Ulewy i powodzie na wschodnim wybrzeżu USA
- To najgorsze ulewy od tysiąca lat - tak władze Karoliny Południowej skomentowały rekordowe opady, które wywołały powodzie na wschodnim wybrzeżu Stanów Zjednoczonych. Prezydent Barack Obama ogłosił tam stan klęski żywiołowej. Zginęło co najmniej 11 osób.
Od piątku w stanie Karoliny Południowej spadło aż 60 cm deszczu. Pod wodą znalazły się między innymi miasta Charleston i Columbia.

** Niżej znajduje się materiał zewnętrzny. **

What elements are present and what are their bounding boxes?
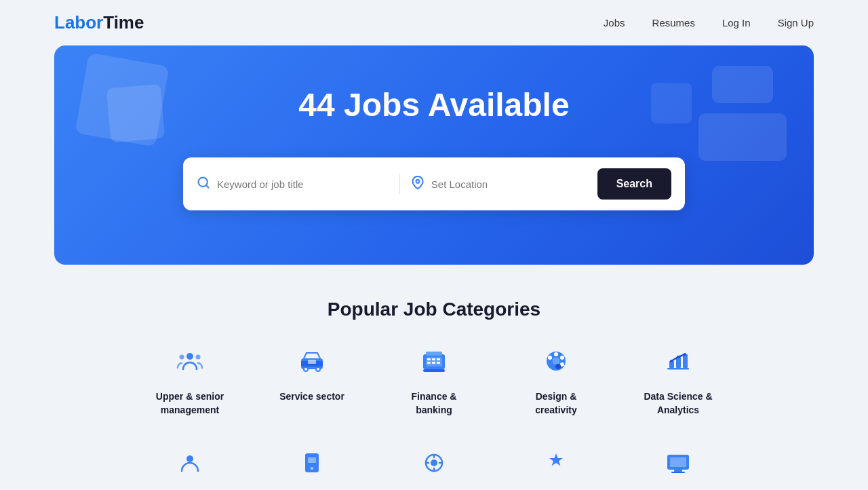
svg-point-34	[677, 356, 679, 358]
finance-banking-label: Finance & banking	[393, 390, 475, 417]
svg-rect-16	[427, 362, 431, 364]
data-science-label: Data Science & Analytics	[637, 390, 719, 417]
svg-point-39	[311, 467, 313, 470]
categories-bottom-partial	[0, 437, 868, 481]
nav: Jobs Resumes Log In Sign Up	[604, 17, 814, 29]
svg-point-4	[180, 355, 184, 360]
svg-line-1	[206, 185, 209, 187]
bottom-category-4[interactable]	[515, 451, 597, 481]
svg-point-33	[670, 360, 673, 362]
design-creativity-label: Design & creativity	[515, 390, 597, 417]
svg-rect-20	[426, 352, 442, 356]
hero-banner: 44 Jobs Available Search	[54, 45, 814, 265]
location-input[interactable]	[431, 178, 589, 190]
svg-point-36	[186, 455, 193, 462]
search-icon	[197, 176, 210, 193]
category-data-science[interactable]: Data Science & Analytics	[637, 347, 719, 417]
location-icon	[411, 176, 425, 193]
nav-jobs[interactable]: Jobs	[604, 17, 625, 29]
bottom-icon-5	[666, 451, 690, 481]
nav-signup[interactable]: Sign Up	[778, 17, 814, 29]
hero-decoration-3	[651, 83, 692, 124]
svg-point-35	[684, 353, 686, 356]
svg-rect-44	[674, 470, 682, 472]
svg-point-2	[416, 179, 419, 183]
keyword-field	[197, 176, 389, 193]
svg-rect-43	[670, 457, 686, 467]
logo-labor: Labor	[54, 12, 103, 33]
bottom-category-1[interactable]	[149, 451, 231, 481]
svg-point-27	[553, 358, 559, 364]
svg-point-3	[186, 353, 193, 360]
categories-section: Popular Job Categories Upper & senior ma…	[0, 265, 868, 430]
categories-grid: Upper & senior management Service sector	[54, 347, 814, 417]
svg-point-23	[560, 356, 564, 360]
design-creativity-icon	[542, 347, 570, 381]
svg-rect-19	[423, 369, 445, 372]
logo: LaborTime	[54, 12, 144, 33]
bottom-icon-4	[544, 451, 568, 481]
svg-point-5	[196, 355, 201, 360]
service-sector-icon	[298, 347, 326, 381]
bottom-icon-2	[300, 451, 324, 481]
svg-point-22	[554, 352, 558, 356]
svg-rect-14	[432, 358, 435, 360]
bottom-category-5[interactable]	[637, 451, 719, 481]
location-field	[411, 176, 589, 193]
category-service-sector[interactable]: Service sector	[271, 347, 353, 417]
data-science-icon	[665, 347, 692, 381]
finance-banking-icon	[420, 347, 448, 381]
logo-time: Time	[103, 12, 144, 33]
svg-point-25	[548, 356, 552, 360]
header: LaborTime Jobs Resumes Log In Sign Up	[0, 0, 868, 45]
hero-title: 44 Jobs Available	[298, 86, 569, 124]
svg-rect-32	[683, 354, 688, 368]
search-button[interactable]: Search	[597, 168, 671, 200]
svg-rect-13	[427, 358, 431, 360]
svg-point-24	[560, 362, 564, 366]
category-upper-management[interactable]: Upper & senior management	[149, 347, 231, 417]
keyword-input[interactable]	[217, 178, 375, 190]
category-design-creativity[interactable]: Design & creativity	[515, 347, 597, 417]
category-finance-banking[interactable]: Finance & banking	[393, 347, 475, 417]
bottom-category-3[interactable]	[393, 451, 475, 481]
bottom-icon-3	[422, 451, 446, 481]
svg-point-8	[304, 367, 308, 371]
svg-rect-45	[671, 472, 685, 473]
bottom-category-2[interactable]	[271, 451, 353, 481]
nav-resumes[interactable]: Resumes	[652, 17, 695, 29]
svg-point-28	[555, 364, 561, 369]
upper-management-label: Upper & senior management	[149, 390, 231, 417]
hero-decoration-1	[712, 66, 773, 103]
svg-rect-15	[437, 358, 440, 360]
svg-point-9	[316, 367, 320, 371]
svg-rect-18	[437, 362, 440, 364]
nav-login[interactable]: Log In	[722, 17, 751, 29]
svg-rect-17	[432, 362, 435, 364]
svg-rect-10	[308, 360, 316, 364]
categories-title: Popular Job Categories	[54, 299, 814, 320]
service-sector-label: Service sector	[279, 390, 344, 404]
upper-management-icon	[176, 347, 203, 381]
svg-rect-29	[667, 368, 689, 370]
svg-point-41	[431, 459, 437, 466]
bottom-icon-1	[178, 451, 202, 481]
search-divider	[399, 174, 400, 194]
hero-decoration-2	[698, 113, 787, 161]
svg-rect-38	[308, 457, 316, 463]
search-box: Search	[183, 157, 685, 210]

Prezydent Obama ogłosił stan klęski żywiołowej, a rząd mówi o „ekstremalnie niebezpiecznej, zagrażającej życiu sytuacji”.
Ratownicy ewakuowali kierowców i pasażerów tysięcy samochodów, które przez ulewy utknęły na ulicach. Woda sięgała aż po dachy pojazdów. Większość domów jest zalana na ponad metr wysokości.
Ewakuowanych przetransportowano do jednej ze szkół, w której zapewniono im schronienie. Mogą ogrzać się, zjeść i odpocząć, a przede wszystkim zastanowić się, co zrobić dalej.
Ulewy na wschodnim wybrzeżu USA przyniósł atlantycki huragan Joaquin.